Task brief: The lines from the beginning of the records below through the one holding "UICN (Unión Internacional para la" are to be copied exactly; leave the pictures out.

Data extracted from a collection
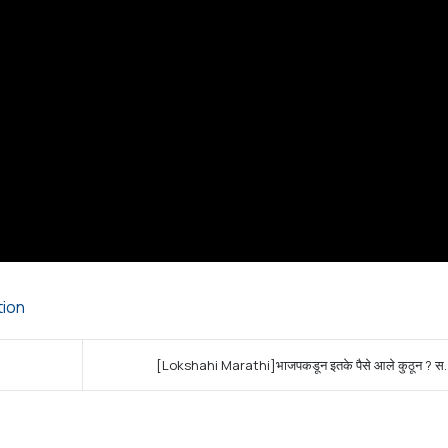
tion
[Lokshahi Marathi]भाजपकडून इतके पैसे आले कुठून ? स..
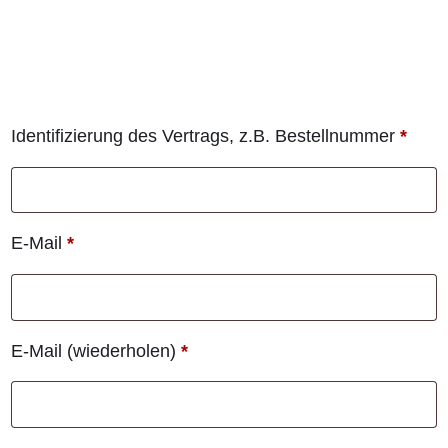
Identifizierung des Vertrags, z.B. Bestellnummer
*
E-Mail
*
E-Mail (wiederholen)
*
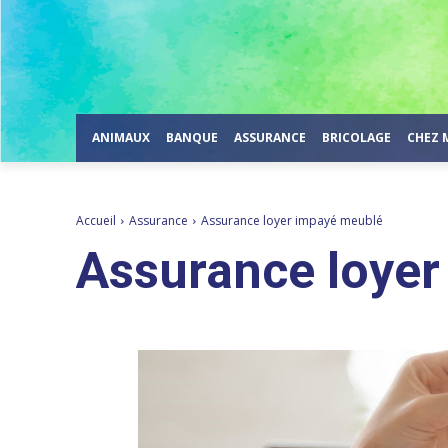
ANIMAUX
BANQUE
ASSURANCE
BRICOLAGE
CHEZ 
Accueil
Assurance
Assurance loyer impayé meublé
Assurance loye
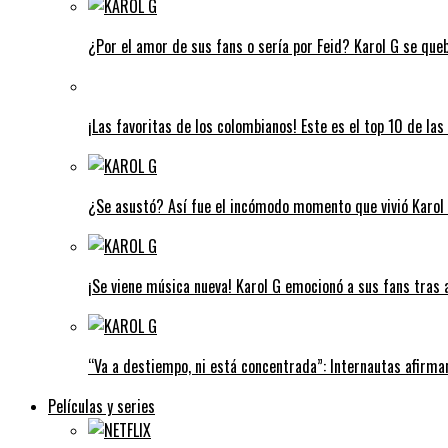
¿Por el amor de sus fans o sería por Feid? Karol G se que
¡Las favoritas de los colombianos! Este es el top 10 de l
¿Se asustó? Así fue el incómodo momento que vivió Karol G
¡Se viene música nueva! Karol G emocionó a sus fans tras 
“Va a destiempo, ni está concentrada”: Internautas afirman
Películas y series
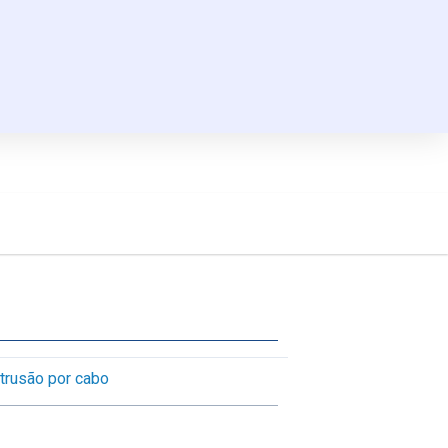
ntrusão por cabo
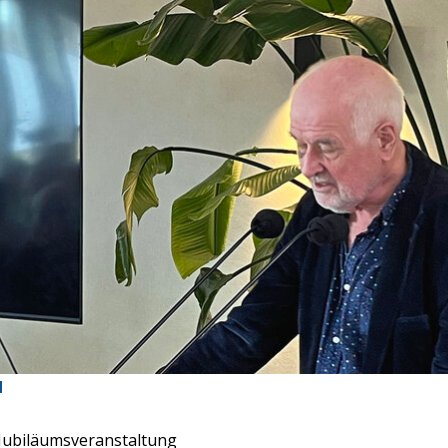
d
 Jubiläumsveranstaltung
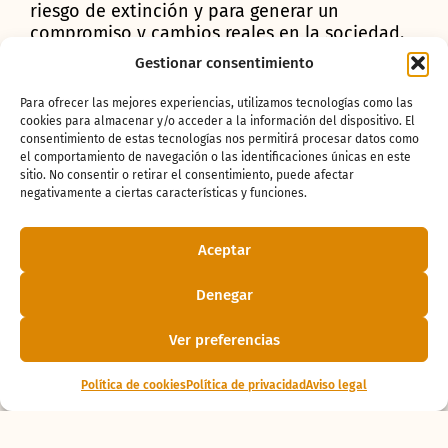
riesgo de extinción y para generar un
compromiso y cambios reales en la sociedad.
Gestionar consentimiento
Chimpancés:
Para ofrecer las mejores experiencias, utilizamos tecnologías como las
nuestros parientes
cookies para almacenar y/o acceder a la información del dispositivo. El
consentimiento de estas tecnologías nos permitirá procesar datos como
el comportamiento de navegación o las identificaciones únicas en este
más cercanos en
sitio. No consentir o retirar el consentimiento, puede afectar
negativamente a ciertas características y funciones.
peligro crítico.
Aceptar
El 14 de julio se celebra el
Día Mundial del
Denegar
Chimpancé
para recordar la llegada de Jane
Goodall al Parque Nacional de Gombe
Ver preferencias
(Tanzania) en 1960. Desde entonces, el
chimpancé occidental (
Pan troglodytes verus
),
clasificado como “en peligro crítico” por la
Política de cookies
Política de privacidad
Aviso legal
UICN (Unión Internacional para la
Conservación de la Naturaleza), se ha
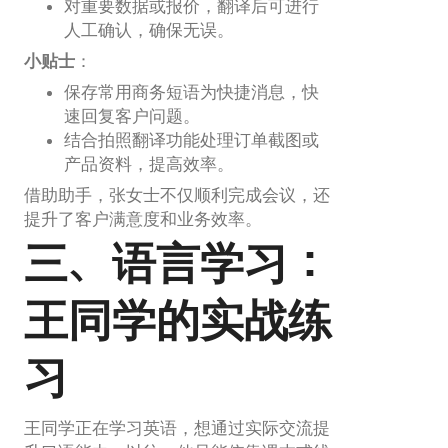
对重要数据或报价，翻译后可进行
人工确认，确保无误。
小贴士
：
保存常用商务短语为快捷消息，快
速回复客户问题。
结合拍照翻译功能处理订单截图或
产品资料，提高效率。
借助助手，张女士不仅顺利完成会议，还
提升了客户满意度和业务效率。
三、语言学习：
王同学的实战练
习
王同学正在学习英语，想通过实际交流提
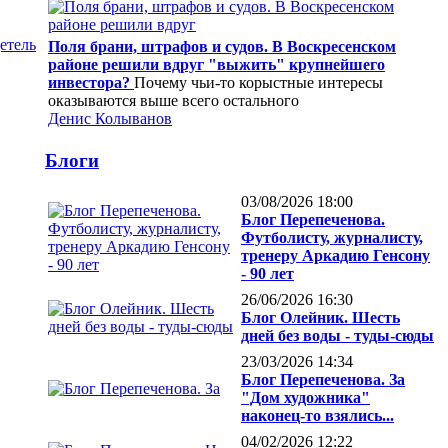
етель
Поля брани, штрафов и судов. В Воскресенском
районе решили вдруг "выжить" крупнейшего
инвестора?
Почему чьи-то корыстные интересы
оказываются выше всего остального
Денис Колыванов
Блоги
03/08/2026 18:00
Блог Перепеченова.
Футболисту, журналисту,
тренеру Аркадию Генсону
- 90 лет
26/06/2026 16:30
Блог Олейник. Шесть
дней без воды - туды-сюды
23/03/2026 14:34
Блог Перепеченова. За
"Дом художника"
наконец-то взялись...
04/02/2026 12:22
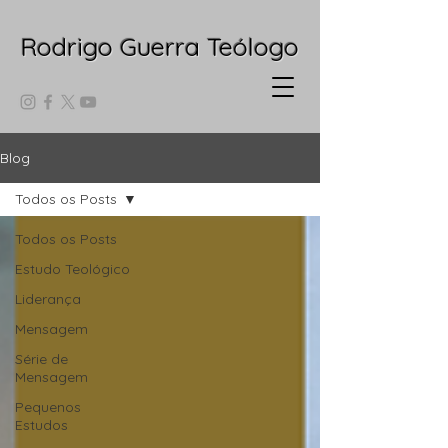
Rodrigo Guerra Teólogo
Blog
Todos os Posts
Todos os Posts
Estudo Teológico
Liderança
Mensagem
Série de
Mensagem
Pequenos
Estudos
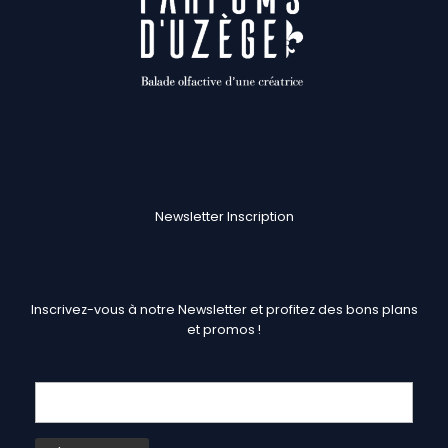
Newsletter Inscription
Inscrivez-vous à notre Newsletter et profitez des bons plans
et promos !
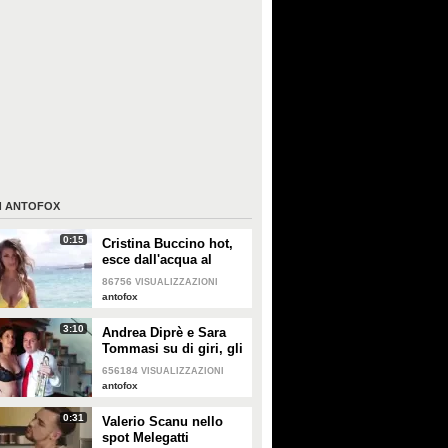
I
ANTOFOX
0:15
Cristina Buccino hot,
esce dall'acqua al
rallentatore
86756
VISUALIZZAZIONI
antofox
3:10
Andrea Diprè e Sara
Tommasi su di giri, gli
occhi di lei sono
656184
VISUALIZZAZIONI
spiritati mentre poggia
antofox
la sua mano sui
pantaloni di lui
0:31
Valerio Scanu nello
spot Melegatti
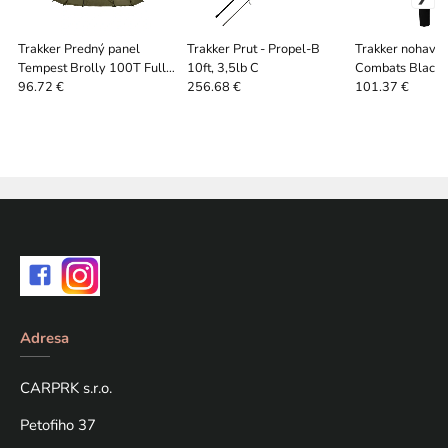
Trakker Predný panel
Trakker Prut - Propel-B
Trakker nohavi
Tempest Brolly 100T Full
10ft, 3,5lb C
Combats Black
Infill Panel
96.72 €
256.68 €
101.37 €
Adresa
CARPRK s.r.o.
Petofiho 37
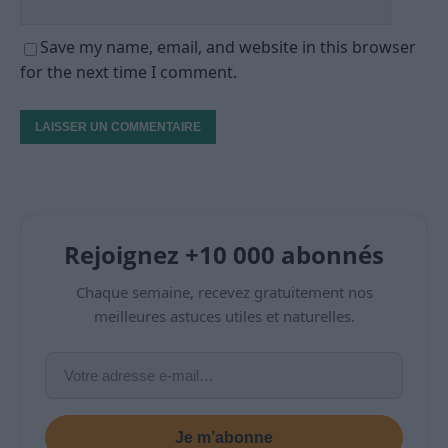
Save my name, email, and website in this browser
for the next time I comment.
Rejoignez +10 000 abonnés
Chaque semaine, recevez gratuitement nos
meilleures astuces utiles et naturelles.
Je m’abonne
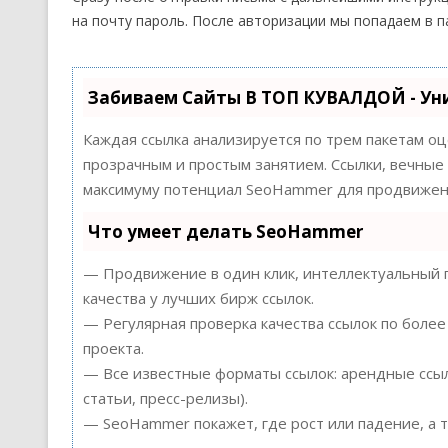
на почту пароль. После авторизации мы попадаем в п
Забиваем Сайты В ТОП КУВАЛДОЙ - Ун
Каждая ссылка анализируется по трем пакетам о
прозрачным и простым занятием. Ссылки, вечные 
максимуму потенциал SeoHammer для продвижени
Что умеет делать SeoHammer
— Продвижение в один клик, интеллектуальный п
качества у лучших бирж ссылок.
— Регулярная проверка качества ссылок по более
проекта.
— Все известные форматы ссылок: арендные ссыл
статьи, пресс-релизы).
— SeoHammer покажет, где рост или падение, а 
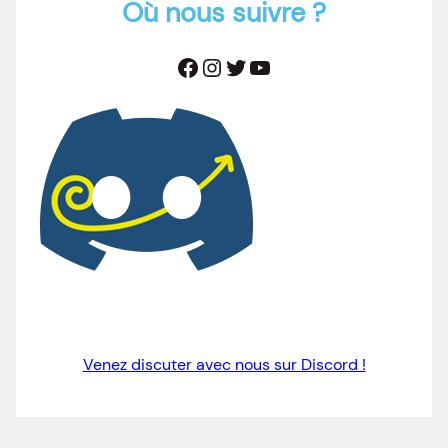
Où nous suivre ?
Facebook
Instagram
Twitter
YouTube
Venez discuter avec nous sur Discord !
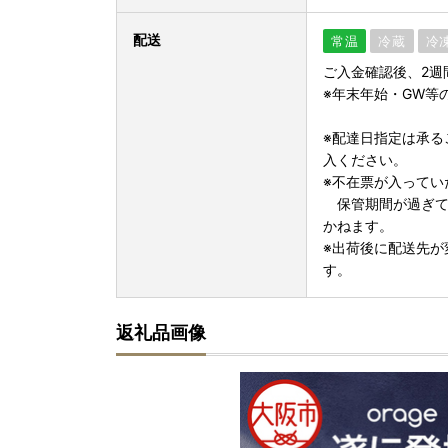
配送
常温
冷蔵
冷
ご入金確認後、2週
※年末年始・GW等
※配達日指定は承る
入ください。
※不在票が入ってい
保管期間が過ぎて
かねます。
※出荷後に配送先が
す。
返礼品画像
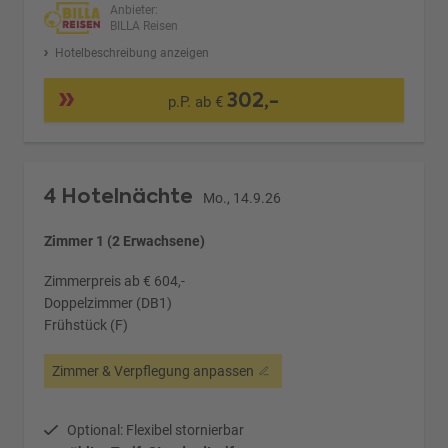
Anbieter:
BILLA Reisen
Hotelbeschreibung anzeigen
302,-
p.P. ab €
4 Hotelnächte
Mo., 14.9.26
Zimmer 1 (2 Erwachsene)
Zimmerpreis ab € 604,-
Doppelzimmer (DB1)
Frühstück (F)
Zimmer & Verpflegung anpassen
Optional: Flexibel stornierbar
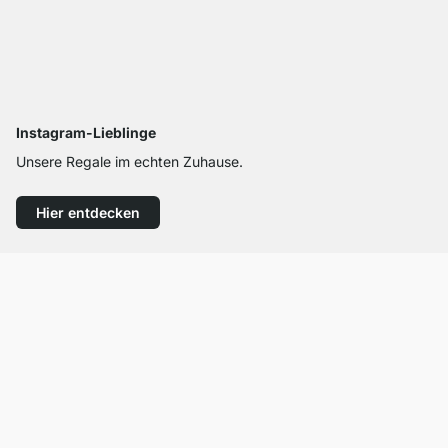
Instagram-Lieblinge
Unsere Regale im echten Zuhause.
Hier entdecken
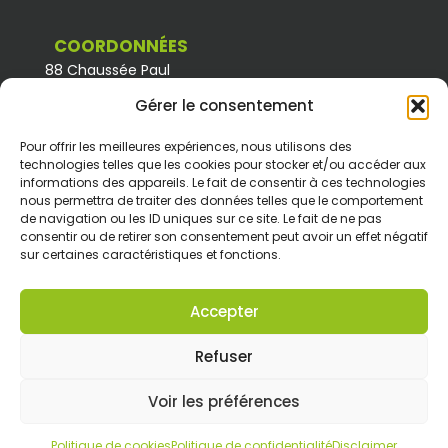
COORDONNÉES
88 Chaussée Paul
Houtart
7110 Houdeng Goegnies
Gérer le consentement
064 33 05 55
Pour offrir les meilleures expériences, nous utilisons des
0460 97 70 44
technologies telles que les cookies pour stocker et/ou accéder aux
WhatsApp
informations des appareils. Le fait de consentir à ces technologies
info@footclub.be
nous permettra de traiter des données telles que le comportement
de navigation ou les ID uniques sur ce site. Le fait de ne pas
consentir ou de retirer son consentement peut avoir un effet négatif
sur certaines caractéristiques et fonctions.
Copyright © 2026
Disclaimer
Politique de cookies
Accepter
Refuser
Voir les préférences
Politique de cookies
Politique de confidentialité
Disclaimer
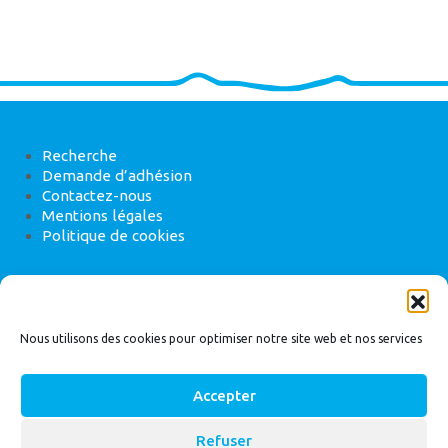
Recherche
Demande d’adhésion
Contactez-nous
Mentions légales
Politique de cookies
ANEB
22 rue de Madrid, 75008 Paris
Nous utilisons des cookies pour optimiser notre site web et nos services
Accepter
Refuser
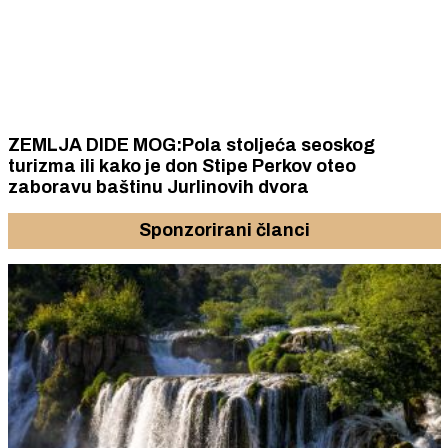
ZEMLJA DIDE MOG:Pola stoljeća seoskog
turizma ili kako je don Stipe Perkov oteo
zaboravu baštinu Jurlinovih dvora
Sponzorirani članci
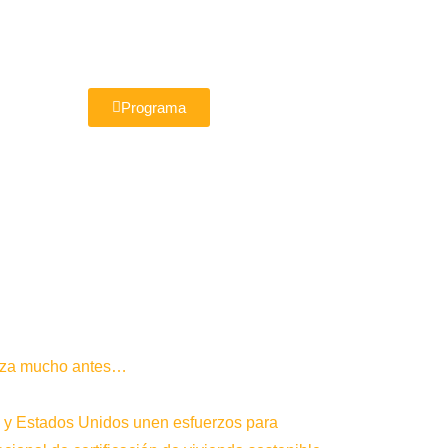
Programa
ieza mucho antes…
 y Estados Unidos unen esfuerzos para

Task output:
tion
[Lokshahi Marathi]भाजपकडून इतके पैसे आले कुठून ? स..
Identifizierung des Vertrags, z.B. Bestellnummer
*
E-Mail
*
E-Mail (wiederholen)
*
ANIMAUX
BANQUE
ASSURANCE
BRICOLAGE
CHEZ 
Accueil
Assurance
Assurance loyer impayé meublé
Assurance loye
¿Por el amor de sus fans o sería por Feid? Karol G se que
¡Las favoritas de los colombianos! Este es el top 10 de l
¿Se asustó? Así fue el incómodo momento que vivió Karol G
¡Se viene música nueva! Karol G emocionó a sus fans tras 
“Va a destiempo, ni está concentrada”: Internautas afirman
Películas y series
ntrusão por cabo
d
 Jubiläumsveranstaltung
riesgo de extinción y para generar un
compromiso y cambios reales en la sociedad.
Gestionar consentimiento
Chimpancés:
Para ofrecer las mejores experiencias, utilizamos tecnologías como las
nuestros parientes
cookies para almacenar y/o acceder a la información del dispositivo. El
consentimiento de estas tecnologías nos permitirá procesar datos como
el comportamiento de navegación o las identificaciones únicas en este
más cercanos en
sitio. No consentir o retirar el consentimiento, puede afectar
negativamente a ciertas características y funciones.
peligro crítico.
Aceptar
El 14 de julio se celebra el
Día Mundial del
Denegar
Chimpancé
para recordar la llegada de Jane
Goodall al Parque Nacional de Gombe
Ver preferencias
(Tanzania) en 1960. Desde entonces, el
chimpancé occidental (
Pan troglodytes verus
),
clasificado como “en peligro crítico” por la
Política de cookies
Política de privacidad
Aviso legal
UICN (Unión Internacional para la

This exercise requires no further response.